Plasma Rich in Growth Factors (PRGF-Endoret®) for Endometrium

Plasma rich in growth factors (PRGF) is a liquid prepared from a sample of the patient’s own blood.
This PRGF is prepared according to the PRGF-Endoret® closed-technique system developed by BTI Biotechnology, and is a biomedical technology aimed at stimulating tissue regeneration through the application of growth factors and other proteins present in blood plasma. The application of Endoret® Technology (PRGF®) is a medicinal product for human use.
Platelet growth factors are a set of proteins that are involved in cell communication by modifying biological responses. These types of therapies have been widely used in many fields of medicine and dentistry and are based on Regenerative Medicine, and they aim to achieve tissue regeneration by mimicking the body’s own regeneration processes.
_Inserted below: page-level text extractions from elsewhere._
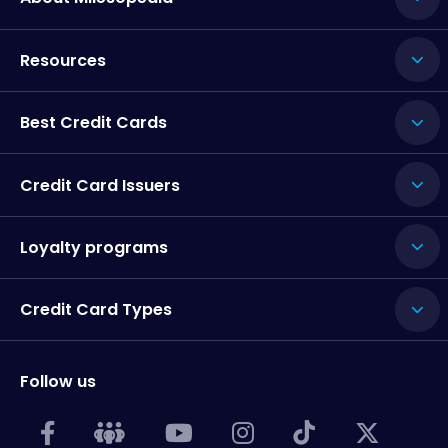
Resources
Best Credit Cards
Credit Card Issuers
Loyalty programs
Credit Card Types
Follow us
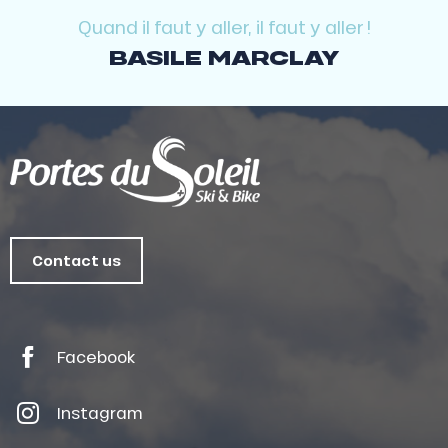
Quand il faut y aller, il faut y aller !
BASILE MARCLAY
Contact us
Facebook
Instagram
Suitability of the treatment in relation to its application in the endometrium
Refractory endometrium is a condition in which the endometrium, the innermost layer of the uterus where the embryo implants, does not grow properly despite appropriate hormonal treatment. If the endometrium does not grow properly, communication between the endometrium and the pre-embryo is not established, resulting in the pre-embryo not growing properly. Refractory endometrium is diagnosed by ultrasound measurement of the endometrium. It should be at least 6 to 7 mm after 10 days of hormone replacement therapy with oestrogen. Scientific studies have shown that PRGF promotes endometrial growth and is effective in repairing a damaged endometrium and improving pregnancy outcomes, hence its recommendation.
Treatment alternatives
Refractory endometrium is a difficult pathology to manage and with few effective alternatives currently described (vitamin E, vaginal sildenafil citrate and pentoxifylline), none of which have sufficient scientific evidence to be considered a form of treatment of choice.
Procedure
- After 10 days of hormone replacement therapy, if the endometrium does not grow adequately, a blood sample is taken from the patient.
- This blood sample will be prepared in a Endoret® closed system.
- There are two modes of administration:
- As an outpatient with endometrial instillation
- It is separated into three parts.
- One for fresh instillation and two others that are frozen for subsequent instillation into the endometrium (at 48 and 96 hours after the fresh instillation).
- Endometrial instillation is a simple and painless procedure performed at the doctor’s office or in the embryo transfer room through the vagina.
- A vaginal speculum is inserted and the cervix is cannulated with an embryo transfer cannula.
- With hysteroscopy and subendometrial injections:
- Single preparation
- The endometrium is injected by depositing PRGF at the subendometrial level with small injections a few millimetres deep. This procedure is always accompanied by a diagnostic hysteroscopy that allows us to see the exact site of the injection and its depth, for which the corresponding informed consent for diagnostic hysteroscopy must be signed. The choice of mode of endometrial administration of PRGF will depend on a shared medical decision between you and your doctor. The idea with subendometrial injection is to inject the factors at the level of the stem or progenitor cells and have more influence on cell growth and vascularisation. This approach has demonstrated histological changes related to endometrial regeneration.
- After the procedure the patient can return to normal life.
Contraindications
There are certain conditions in which it is not advisable to perform endometrial instillation due to a possible risk of encouraging or worsening other pathologies:
- Current or previous pelvic inflammatory disease.
- Infection.
- Active genital infection.
- Presence of any pathology that in the medical specialist’s opinion constitutes a risk or contraindication for the patient.
- Patients with reports from specialists advising against pregnancy.
- Positive serologies for the tests performed according to standard clinical practice in the IVIRMA group in Spain (HBsAg, HBcAb, HCV, HIV and syphilis).
Risks
This instillation is autologous, i.e., it comes from the patient’s own blood, so the patient is not exposed to foreign cellular material that could cause a reaction in her body.
In addition, the system used is closed, so we do not expect any contamination.
No risks or side effects are described in the literature with this procedure.
Although there is a theoretical risk of infection from introducing material into the endometrial cavity from the outside and through the vagina, this is the same risk that could occur in an intrauterine insemination or embryo transfer, which is practically zero in the thousands of these procedures performed, and prophylactic antibiotics are administered to prevent infection.
Although no long-term complications have been reported, it is possible that due to the pathogenesis of endometriosis and adenomyosis, microtrauma at the subendometrial level could favour the development of these pathologies.